Faster than a speeding bullet

A flat, parched section of desert will, in a few years’ time, become a stage. The drama played out on it in October 2011 will star the screaming rockets and air-gulping jet engine of the world’s fastest car, Bloodhound SSC. The driver, Andy Green, will be attempting to blaze his way into a new land speed record at 1000 miles per hour. That’s about five times faster than the fastest road car in the world. It’s also about twice the speed of an airliner, one and a half times the speed of sound and even faster than the bullet from a .357 Magnum. There’s no getting over it – when Andy Green is strapped behind the wheel of Bloodhound SSC he will be going very, very fast indeed.

The Bloodhound gang

Bloodhound’s designers haven’t got to the desert yet. Right now, in fact, they’re in Wales. Their team make sure Bloodhound works the way Andy wants it to. He’ll be the only person ever to drive it, so they’re building it to steer and respond the way he likes. But even more importantly, the designers are the ones responsible for Bloodhound’s sleek body shape – like a fighter plane with wheels. In the old days the airflow over a car’s body got lots of testing inside wind tunnels, but wind tunnels can’t reproduce the extreme conditions Bloodhound will face. Instead the aerodynamics will all be designed and tested with computer simulations.

Ben Evans, an engineer at Swansea, works on those simulations, and he explains that there were two main things to think about when designing Bloodhound. You want the car to stay on the ground, and you want it to flow smoothly through the air – the lower the drag, the faster the car can accelerate. Any car needs to have good aerodynamics, but it’s going to be incredibly important for Bloodhound because of the speed they expect it to reach. The right shape won’t just make it faster, it’ll mean the difference between piloting a car and an out-of-control fireball.

Use the forces

An ordinary car can depend on the Earth’s gravity and the traction of the wheels to help keep it steady, but when you’re going so fast you can outrun a bullet those helpful forces are too weak to rely on. ‘To make it a land speed record car it has to be steered using wheels, not aerodynamic devices,’ says Ben. ‘But actually, above about 300, 400 miles an hour, the aerodynamic forces acting on the wheels…those forces are far larger than the actual traction forces between the wheel and the desert surface.’ So the wheels on Bloodhound will really work more like fins on an airplane.

The aerodynamics at 1000 mph don’t just affect the steering. Since the aerodynamic forces are ten times larger than gravity at that speed, the designers need to make sure the shape of the car helps push it into the ground. Except they need to test that shape in their models to make sure they get it right. Ben explains that ‘if you push down too hard on the car you can easily turn it into a plow, or an aircraft – and we don’t want it to be either of those things.’
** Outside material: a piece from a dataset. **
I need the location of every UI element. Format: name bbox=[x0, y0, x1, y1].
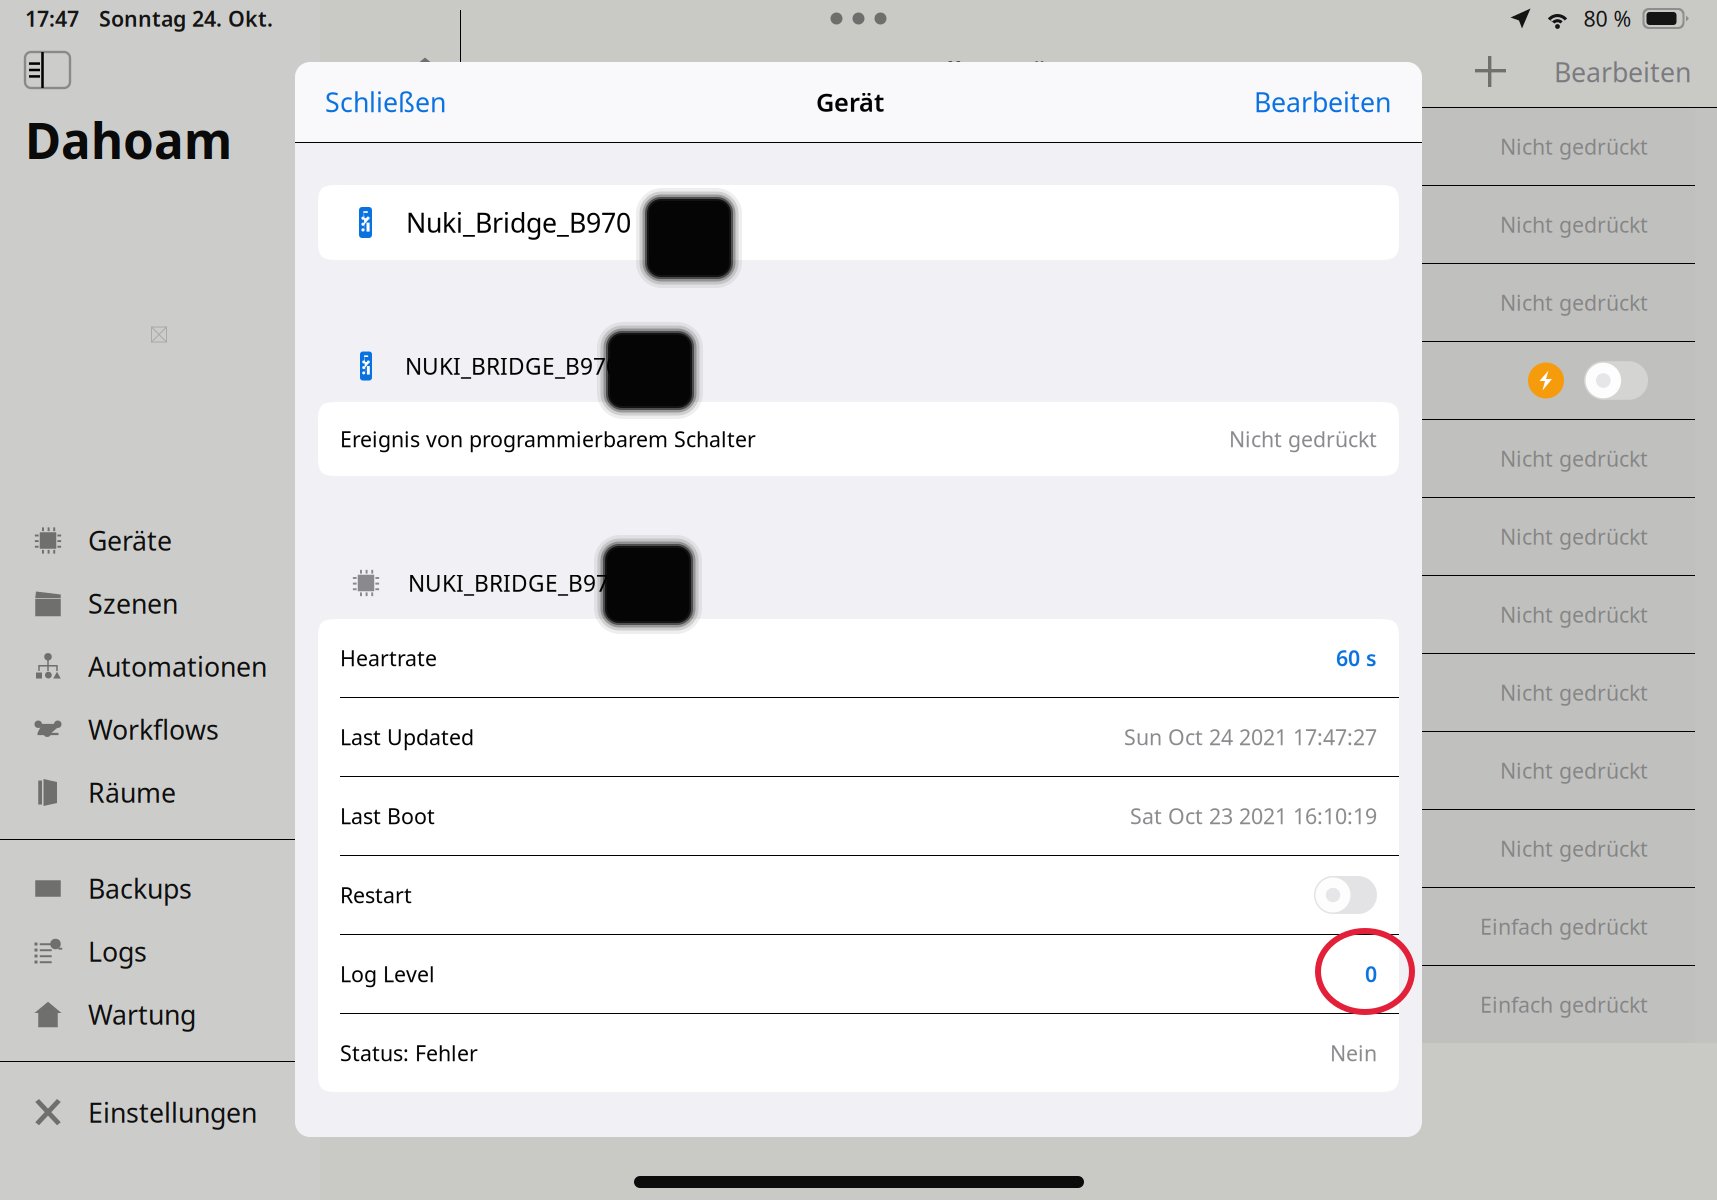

So what will happen when the team from Swansea go to the desert? They’ll start sending the car off on trial runs to see if it’s behaving the way they expect it to from their simulations. They’ll start off slowly, says Ben. ‘We’re obviously not going to tell Andy Green, the driver, to go out to the desert and put his foot down, off you go, a thousand miles an hour.’ Sensors all over the car will report back to the designers whether their predictions were correct. This testing phase takes a while – about three years – but they need to make sure everything’s right before Andy fires up the afterburners for the record attempt.

Green-coloured car

What’s the impact on the Earth of this rocket-powered adventure? The team know that it might not seem too green to be shooting across a desert in a jet on wheels, but Bloodhound will have a surprisingly small carbon output – for the few years it’s running, this jet-powered speed demon will produce about as much carbon as five normal cars. That’s not nothing of course, and so there are other ways that Bloodhound is helping to offset its impact on the Earth. You learn a lot about efficiency from designing the world’s fastest car entirely on computers, so the lessons from making Bloodhound leaner and meaner will help others to design airplanes and cars that use less fuel.

The need for speed

You might think that one of the designers of a 1000-mph car has always been a huge petrolhead. ‘Yeah, it’s a funny thing,’ says Ben, ‘When this project landed on my desk and I was asked if I was interested, I didn’t know the first thing about cars – I mean I drive around in a little Fiat Panda 1.1 litre and I’ve never been involved in car racing or anything like that.’ He says it’s the scientific challenge of Bloodhound that gets him really excited. When that scientific challenge is exploding through the sound barrier in a thousand-mph missile on wheels, we think it sounds pretty exciting too.